The first B-cell progenitors can be found as early as 7 weeks post conception in the fetal liver ^[7]. However, the B lymphoid progenitor compartment differs between fetal and postnatal life, and herein, only postnatal ontogeny will be briefly concerned , as these topics are beyond the scope of this article and have been thoroughly reviewed elsewhere ^[7]. As depicted in Figure 1, post-natal B-cell development originates in the bone marrow, first, with pluripotent hematopoietic stem cells and their differentiation into common lymphoid progenitors (CLP) ^[8]. During their development, B-cells will undergo rearrangement of their BCR heavy chains (during the pro-B stage) and their light chains (during the pre-B stage) via the action of the Recombination-activating genes 1 and 2 (RAG1, RAG2) ^[9]. Overall, during these recombination steps, positive and negative selection ensures that the new BCR is functional, yet not autoreactive ^[10]. After these selection processes, immature B-cells, which express the newly rearranged BCR of the IgM isotype on their surface, exit the bone marrow and migrate to the spleen or other secondary lymphoid organs, where they complete their maturation and differentiation ^[10]. At this point, the immature B-cell is called transitional immature (TI); it will follow maturation steps comprising stages TI-1 to TI-2 and TI-3, and will commit to either the follicular (FO) or the MZ B-cell fates, depending on the signals it receives (see below) ^[11][12][13]. Although this generalized sequence of events appears to be similar for the murine and human systems, several distinctions prevail ^[14]. One major difference is the fact that in the murine system, MZ B-cells are believed to arise mainly from TI-2 progenitors, which complete their maturation in the spleen, where they appear to be restricted in contrast to those observed in the human system where MZ B-cells recirculate ^[15]. Interestingly, recent studies in humans have demonstrated the existence of bone-marrow-derived TI-2 IgM^lo and IgM^hi progenitors, the latter of which share transcriptional features with MZ B-cells, express α4β7 and migrate to the gut-associated lymphoid tissue (GALT) ^[13]. This suggests that the GALT may be an important site for human MZ B-cell differentiation ^[14].
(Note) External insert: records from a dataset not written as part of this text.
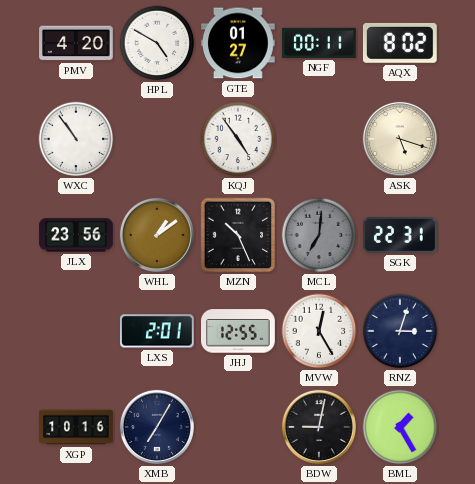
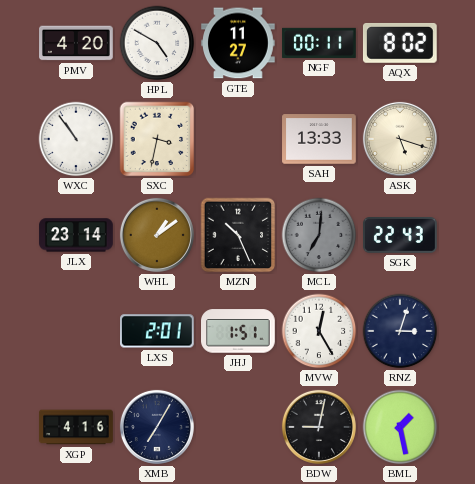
GTE: 01:27 -> 11:27
SXC: none -> 3:32
KQJ: 4:54 -> none
SAH: none -> 13:33
JLX: 23:56 -> 23:14
SGK: 22:31 -> 22:43
JHJ: 12:55 -> 1:51
XGP: 10:16 -> 4:16
BML: 1:25 -> 1:28
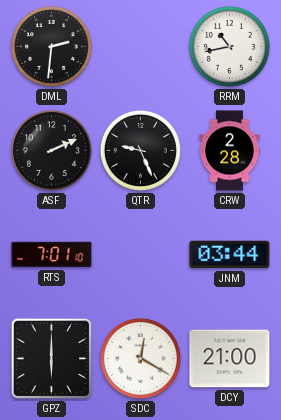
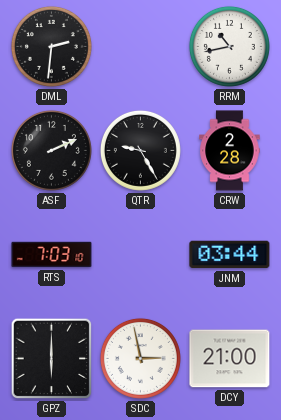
QTR: 9:26 -> 9:25
RTS: 7:01 -> 7:03
SDC: 12:20 -> 2:58
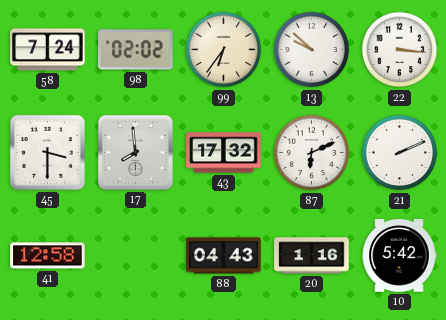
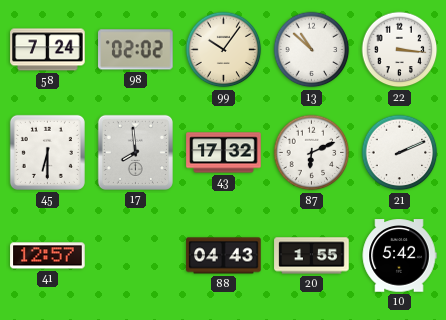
99: 6:36 -> 10:06
13: 9:52 -> 10:52
45: 3:30 -> 6:30
41: 12:58 -> 12:57
20: 1:16 -> 1:55
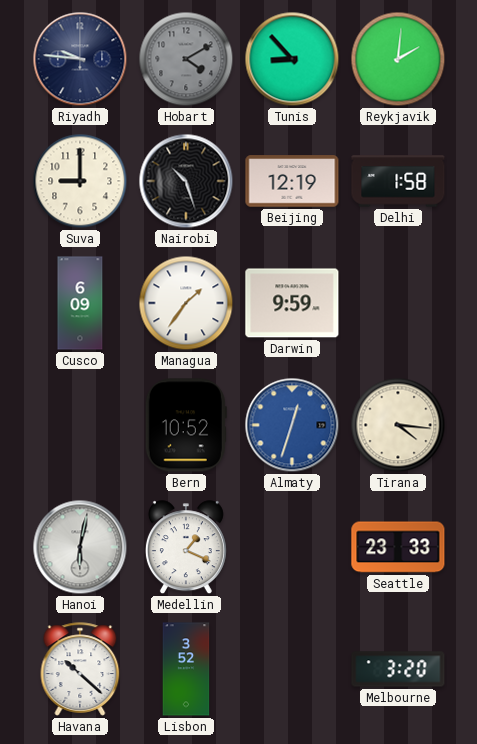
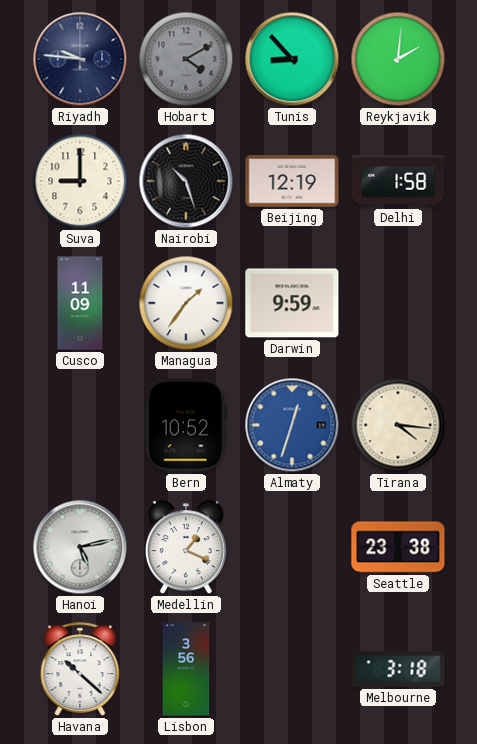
Cusco: 6:09 -> 11:09
Hanoi: 6:02 -> 5:13
Seattle: 23:33 -> 23:38
Lisbon: 3:52 -> 3:56
Melbourne: 3:20 -> 3:18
FO and MZ B-cells are known as conventional B-cells or B2 cells ^[16]. Another subpopulation with innate-like properties has been identified in mice, and its cells are dubbed B1 cells. B1 and B2 cells differ in their ontogeny, as B1 cells come from a distinct lineage in the fetal liver and B2 cells originate from the bone marrow; moreover, B1 and B2 cells differ in their location, as B1 cells are most commonly found in the pleural cavity, unlike B2 cells ^[16][17]. Despite the fact that B1 cells are acknowledged in mice, their presence in humans, to date, remains controversial ^[17].

To date, at least three signals are involved in the FO versus MZ B-cell fate: 1. via the receptor for BAFF (BAFF-R), fundamental for sending survival signals to TI B-cells and for activating the canonical nuclear factor kappa B (NF-κB) signaling path; 2. signals resulting from the engagement of the newly expressed BCR; and 3. Notch Receptor 2 (NOTCH 2) signals, the latter two being responsible for cell fate commitment ^[12]. When NOTCH2 binds to its ligand, delta-like 1 (DLL1) (expressed by a variety of cells in the spleen such as endothelial cells of the red pulp venule), in the context of weak BCR signaling, the former is internalized and translocated into the nucleus; there, it binds to DNA and allows the expression of genes involved in MZ differentiation ^[18]. However, strong BCR signaling will induce Bruton’s tyrosine kinase (BTK) signals, which will inhibit the NOTCH2 signaling pathway, allowing for the expression of genes involved in FO differentiation ^[19]. It is important to note that the level of BCR signaling required for MZ differentiation induces the expression of a disintegrin and metalloproteinase-containing protein 10 (ADAM10); this is required for the cleavage of NOTCH2, necessary for its nuclear translocation ^[20], implying that a complete absence of BCR stimulation will impede MZ B-cell differentiation. While BAFF itself is not a direct player in MZ differentiation, it can skew the TI B-cells into differentiating into MZ by upregulating NOTCH2 expression ^[12][21][22].

To recapitulate, MZ B-cells originate from the bone marrow, where they will undergo BCR rearrangement. After expressing the newly arranged BCR and BAFF-R, they will migrate to the secondary lymphoid organs where they will complete their differentiation based on three signals: BAFF-R, BCR and NOTCH2. Weaker BCR signals coupled with NOTCH2 signals will dictate the differentiation towards an MZ profile, whereas strong BCR signals and a lack of NOTCH2 signaling will dictate the differentiation towards an FO profile.

In humans, MZ B-cells are usually found in the marginal zone, a strategic region surrounding germinal centers (GC). As such, MZ B-cells have been observed in the spleen and other secondary lymphoid organs such as tonsils, lymph nodes and the GALT, in areas such as in the sub-endothelial dome of the Peyer’s patches ^[15][23]. Interestingly, as mentioned above, human MZs have the capacity to recirculate in blood, a trait that has not been identified in their murine counterparts. As such, in mice, MZ B-cells appear to be restricted to the splenic marginal zone, which is at the interface between the red and white pulps, and surrounding the follicular area of the spleen ^[24]. This difference contributes to fueling the controversy about the MZ’s existence in humans, given that most studies on MZ B-cell biology were conducted in mice and restricted to the spleen. The spleen is one of the most irrigated organs, at any given time receiving around 5 to 10% of the total blood volume, which is huge considering its size and oxygen consumption under steady-state conditions ^[25]. One of the reasons for this lies in the fact that the spleen is involved in the “screening” of the circulatory system for bloodborne antigens ^[1]. Indeed, the marginal zone is placed strategically next to the blood entries in the spleen, allowing for MZ B-cells and other innate cells such as neutrophils, dendritic cells (DCs) and macrophages to act as first-line defenders, quickly responding to antigens found in the circulation ^[1][2].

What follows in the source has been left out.